* EXERCISE
"efectos" is the word to look for; copy each line of the listing where it occurs.

* AVAILABLE RECORDS

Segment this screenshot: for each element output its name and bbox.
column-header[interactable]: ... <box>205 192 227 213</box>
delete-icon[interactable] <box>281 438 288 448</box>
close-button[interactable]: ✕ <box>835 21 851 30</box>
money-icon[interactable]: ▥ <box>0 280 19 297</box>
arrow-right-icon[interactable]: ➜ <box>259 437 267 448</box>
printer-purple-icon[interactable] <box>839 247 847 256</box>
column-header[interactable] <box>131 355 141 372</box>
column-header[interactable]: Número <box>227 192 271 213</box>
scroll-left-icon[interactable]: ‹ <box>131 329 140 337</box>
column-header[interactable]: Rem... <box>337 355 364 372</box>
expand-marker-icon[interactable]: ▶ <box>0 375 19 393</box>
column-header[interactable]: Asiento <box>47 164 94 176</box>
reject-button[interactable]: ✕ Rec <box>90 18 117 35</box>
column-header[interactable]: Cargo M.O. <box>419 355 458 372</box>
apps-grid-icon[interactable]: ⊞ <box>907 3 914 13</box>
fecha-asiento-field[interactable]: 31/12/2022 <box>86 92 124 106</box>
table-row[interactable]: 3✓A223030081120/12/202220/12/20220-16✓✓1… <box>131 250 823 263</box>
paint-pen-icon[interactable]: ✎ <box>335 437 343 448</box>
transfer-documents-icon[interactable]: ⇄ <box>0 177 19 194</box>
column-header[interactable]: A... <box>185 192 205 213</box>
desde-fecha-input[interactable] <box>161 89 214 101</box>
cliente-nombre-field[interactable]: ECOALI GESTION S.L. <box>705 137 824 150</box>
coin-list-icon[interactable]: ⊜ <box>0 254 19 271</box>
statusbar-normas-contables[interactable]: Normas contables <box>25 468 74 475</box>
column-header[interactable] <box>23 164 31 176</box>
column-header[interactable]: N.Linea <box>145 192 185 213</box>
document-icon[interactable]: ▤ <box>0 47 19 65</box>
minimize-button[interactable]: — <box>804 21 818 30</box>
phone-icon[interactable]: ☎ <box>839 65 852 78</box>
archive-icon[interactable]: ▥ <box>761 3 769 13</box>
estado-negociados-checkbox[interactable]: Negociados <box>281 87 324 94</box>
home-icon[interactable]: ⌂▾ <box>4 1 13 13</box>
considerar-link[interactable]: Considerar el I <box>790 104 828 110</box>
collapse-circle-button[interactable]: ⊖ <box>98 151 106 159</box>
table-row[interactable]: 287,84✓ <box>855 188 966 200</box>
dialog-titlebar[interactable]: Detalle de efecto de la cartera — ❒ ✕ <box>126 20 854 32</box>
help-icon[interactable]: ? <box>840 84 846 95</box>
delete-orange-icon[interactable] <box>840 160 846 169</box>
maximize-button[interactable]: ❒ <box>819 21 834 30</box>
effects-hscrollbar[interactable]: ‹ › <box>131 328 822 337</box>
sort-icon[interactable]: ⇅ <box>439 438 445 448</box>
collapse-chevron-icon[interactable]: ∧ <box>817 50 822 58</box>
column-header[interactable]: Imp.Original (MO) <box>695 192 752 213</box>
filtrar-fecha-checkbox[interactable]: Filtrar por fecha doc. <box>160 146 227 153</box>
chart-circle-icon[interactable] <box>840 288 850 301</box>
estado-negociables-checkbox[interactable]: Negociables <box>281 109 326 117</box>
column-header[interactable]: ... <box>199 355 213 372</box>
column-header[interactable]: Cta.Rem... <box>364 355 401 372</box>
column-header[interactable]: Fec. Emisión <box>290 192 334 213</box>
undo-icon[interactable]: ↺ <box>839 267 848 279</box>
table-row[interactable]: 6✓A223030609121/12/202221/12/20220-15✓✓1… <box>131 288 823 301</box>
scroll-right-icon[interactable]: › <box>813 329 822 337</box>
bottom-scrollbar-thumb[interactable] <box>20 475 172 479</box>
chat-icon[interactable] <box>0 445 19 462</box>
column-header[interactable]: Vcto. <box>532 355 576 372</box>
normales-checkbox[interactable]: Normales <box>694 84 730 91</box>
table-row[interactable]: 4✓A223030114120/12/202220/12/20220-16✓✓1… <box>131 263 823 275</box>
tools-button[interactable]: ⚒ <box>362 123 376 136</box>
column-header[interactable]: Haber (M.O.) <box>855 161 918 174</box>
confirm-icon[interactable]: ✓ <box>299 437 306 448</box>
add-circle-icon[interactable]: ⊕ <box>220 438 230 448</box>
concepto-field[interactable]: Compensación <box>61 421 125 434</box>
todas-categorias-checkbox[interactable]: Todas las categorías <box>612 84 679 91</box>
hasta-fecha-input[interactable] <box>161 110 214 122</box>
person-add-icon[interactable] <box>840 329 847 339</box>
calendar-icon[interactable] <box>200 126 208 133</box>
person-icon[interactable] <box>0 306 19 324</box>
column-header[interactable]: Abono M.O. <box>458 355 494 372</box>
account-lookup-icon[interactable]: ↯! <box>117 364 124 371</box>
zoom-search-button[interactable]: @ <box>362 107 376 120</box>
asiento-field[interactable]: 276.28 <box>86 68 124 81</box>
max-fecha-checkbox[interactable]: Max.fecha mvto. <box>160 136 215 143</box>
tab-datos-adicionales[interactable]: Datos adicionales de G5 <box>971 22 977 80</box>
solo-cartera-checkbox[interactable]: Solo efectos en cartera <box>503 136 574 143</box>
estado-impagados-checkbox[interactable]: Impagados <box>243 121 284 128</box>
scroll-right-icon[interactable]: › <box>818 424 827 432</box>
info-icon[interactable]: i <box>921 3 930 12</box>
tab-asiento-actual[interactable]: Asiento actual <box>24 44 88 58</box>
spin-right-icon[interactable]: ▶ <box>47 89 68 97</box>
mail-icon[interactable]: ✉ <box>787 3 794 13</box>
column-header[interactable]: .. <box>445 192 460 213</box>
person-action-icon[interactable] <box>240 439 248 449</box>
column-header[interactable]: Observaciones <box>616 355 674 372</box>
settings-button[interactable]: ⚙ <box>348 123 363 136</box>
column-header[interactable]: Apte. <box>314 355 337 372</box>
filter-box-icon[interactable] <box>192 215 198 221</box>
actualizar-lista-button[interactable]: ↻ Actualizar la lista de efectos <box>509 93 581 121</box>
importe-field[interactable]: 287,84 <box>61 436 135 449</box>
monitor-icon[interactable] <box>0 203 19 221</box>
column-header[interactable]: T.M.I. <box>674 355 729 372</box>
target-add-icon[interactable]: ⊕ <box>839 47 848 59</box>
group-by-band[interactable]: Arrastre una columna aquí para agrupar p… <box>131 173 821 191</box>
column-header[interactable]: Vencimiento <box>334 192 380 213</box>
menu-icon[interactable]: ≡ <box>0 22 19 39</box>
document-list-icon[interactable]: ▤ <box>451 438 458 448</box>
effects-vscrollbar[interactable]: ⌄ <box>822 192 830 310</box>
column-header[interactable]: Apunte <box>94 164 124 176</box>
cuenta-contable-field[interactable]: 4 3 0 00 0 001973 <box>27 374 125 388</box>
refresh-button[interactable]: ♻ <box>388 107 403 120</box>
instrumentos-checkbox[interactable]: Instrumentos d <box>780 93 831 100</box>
--
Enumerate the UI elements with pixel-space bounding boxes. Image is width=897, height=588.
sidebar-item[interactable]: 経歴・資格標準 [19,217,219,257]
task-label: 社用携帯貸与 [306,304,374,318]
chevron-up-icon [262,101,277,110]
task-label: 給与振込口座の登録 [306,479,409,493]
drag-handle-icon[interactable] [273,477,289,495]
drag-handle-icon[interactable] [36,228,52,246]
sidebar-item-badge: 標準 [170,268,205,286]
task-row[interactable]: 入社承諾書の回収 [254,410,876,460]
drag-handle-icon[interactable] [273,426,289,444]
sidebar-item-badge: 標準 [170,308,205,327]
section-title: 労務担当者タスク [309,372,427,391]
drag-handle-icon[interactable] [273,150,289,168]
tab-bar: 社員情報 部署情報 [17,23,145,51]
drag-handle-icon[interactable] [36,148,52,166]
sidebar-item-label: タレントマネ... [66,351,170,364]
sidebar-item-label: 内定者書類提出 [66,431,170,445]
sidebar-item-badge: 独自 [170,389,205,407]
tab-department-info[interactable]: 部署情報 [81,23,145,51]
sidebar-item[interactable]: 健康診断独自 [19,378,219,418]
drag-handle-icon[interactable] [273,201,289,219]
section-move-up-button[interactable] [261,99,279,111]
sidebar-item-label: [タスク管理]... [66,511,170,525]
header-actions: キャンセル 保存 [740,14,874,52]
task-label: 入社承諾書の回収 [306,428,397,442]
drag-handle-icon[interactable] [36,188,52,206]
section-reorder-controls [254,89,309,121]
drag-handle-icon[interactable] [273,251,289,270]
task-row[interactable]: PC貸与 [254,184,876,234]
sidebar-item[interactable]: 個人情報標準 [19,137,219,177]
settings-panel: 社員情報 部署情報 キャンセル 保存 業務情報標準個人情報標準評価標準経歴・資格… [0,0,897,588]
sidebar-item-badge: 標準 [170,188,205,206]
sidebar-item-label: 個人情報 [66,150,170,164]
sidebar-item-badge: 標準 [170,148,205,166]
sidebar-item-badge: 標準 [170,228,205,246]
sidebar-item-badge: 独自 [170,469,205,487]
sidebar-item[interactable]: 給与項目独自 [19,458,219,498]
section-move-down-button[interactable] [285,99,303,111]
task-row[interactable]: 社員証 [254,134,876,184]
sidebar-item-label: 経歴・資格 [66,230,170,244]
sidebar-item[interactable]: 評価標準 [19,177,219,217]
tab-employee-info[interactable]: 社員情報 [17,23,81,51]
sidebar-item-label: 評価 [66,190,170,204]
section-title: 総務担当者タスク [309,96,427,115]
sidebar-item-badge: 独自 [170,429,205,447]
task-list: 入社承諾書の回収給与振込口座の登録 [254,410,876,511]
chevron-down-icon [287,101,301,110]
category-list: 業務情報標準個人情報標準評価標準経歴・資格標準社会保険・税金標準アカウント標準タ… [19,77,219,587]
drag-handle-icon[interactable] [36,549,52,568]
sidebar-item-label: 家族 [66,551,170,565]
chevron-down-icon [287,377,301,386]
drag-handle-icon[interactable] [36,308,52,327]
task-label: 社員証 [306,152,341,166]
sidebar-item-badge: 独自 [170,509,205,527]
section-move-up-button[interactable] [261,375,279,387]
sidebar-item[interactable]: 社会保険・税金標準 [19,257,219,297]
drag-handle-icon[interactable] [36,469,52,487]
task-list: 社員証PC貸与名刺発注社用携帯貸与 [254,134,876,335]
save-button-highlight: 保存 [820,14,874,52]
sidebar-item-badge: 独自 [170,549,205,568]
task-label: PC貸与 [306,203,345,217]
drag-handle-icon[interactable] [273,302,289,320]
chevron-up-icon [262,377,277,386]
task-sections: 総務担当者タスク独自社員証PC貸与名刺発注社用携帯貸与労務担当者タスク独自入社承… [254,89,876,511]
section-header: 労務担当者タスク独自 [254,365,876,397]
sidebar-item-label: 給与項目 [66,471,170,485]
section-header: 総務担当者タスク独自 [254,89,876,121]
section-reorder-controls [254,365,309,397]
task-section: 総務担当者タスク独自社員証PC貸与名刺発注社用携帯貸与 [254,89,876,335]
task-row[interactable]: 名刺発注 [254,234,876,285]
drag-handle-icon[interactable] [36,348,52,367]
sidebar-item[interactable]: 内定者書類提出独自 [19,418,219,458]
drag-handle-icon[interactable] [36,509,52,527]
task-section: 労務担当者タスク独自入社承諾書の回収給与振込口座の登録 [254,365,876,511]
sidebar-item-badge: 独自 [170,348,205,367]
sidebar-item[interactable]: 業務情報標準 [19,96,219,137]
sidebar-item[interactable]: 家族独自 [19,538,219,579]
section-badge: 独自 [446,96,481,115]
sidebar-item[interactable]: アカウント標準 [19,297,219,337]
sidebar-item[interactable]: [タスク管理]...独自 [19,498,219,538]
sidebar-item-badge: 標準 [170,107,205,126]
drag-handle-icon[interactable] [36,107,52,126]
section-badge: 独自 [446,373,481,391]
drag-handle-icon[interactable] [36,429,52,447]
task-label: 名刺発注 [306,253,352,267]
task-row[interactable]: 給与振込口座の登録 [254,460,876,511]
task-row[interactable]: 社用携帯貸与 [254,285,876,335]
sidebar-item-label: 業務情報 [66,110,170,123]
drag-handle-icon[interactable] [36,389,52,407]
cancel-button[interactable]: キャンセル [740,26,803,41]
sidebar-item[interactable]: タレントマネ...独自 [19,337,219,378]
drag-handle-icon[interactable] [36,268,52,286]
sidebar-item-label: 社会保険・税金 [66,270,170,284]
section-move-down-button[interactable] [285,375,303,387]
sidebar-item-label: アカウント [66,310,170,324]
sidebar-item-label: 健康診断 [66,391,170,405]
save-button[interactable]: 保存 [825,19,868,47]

* SOLVED EXERCISE
solo-cartera-checkbox[interactable]: Solo efectos en cartera <box>503 136 574 143</box>
actualizar-lista-button[interactable]: ↻ Actualizar la lista de efectos <box>509 93 581 121</box>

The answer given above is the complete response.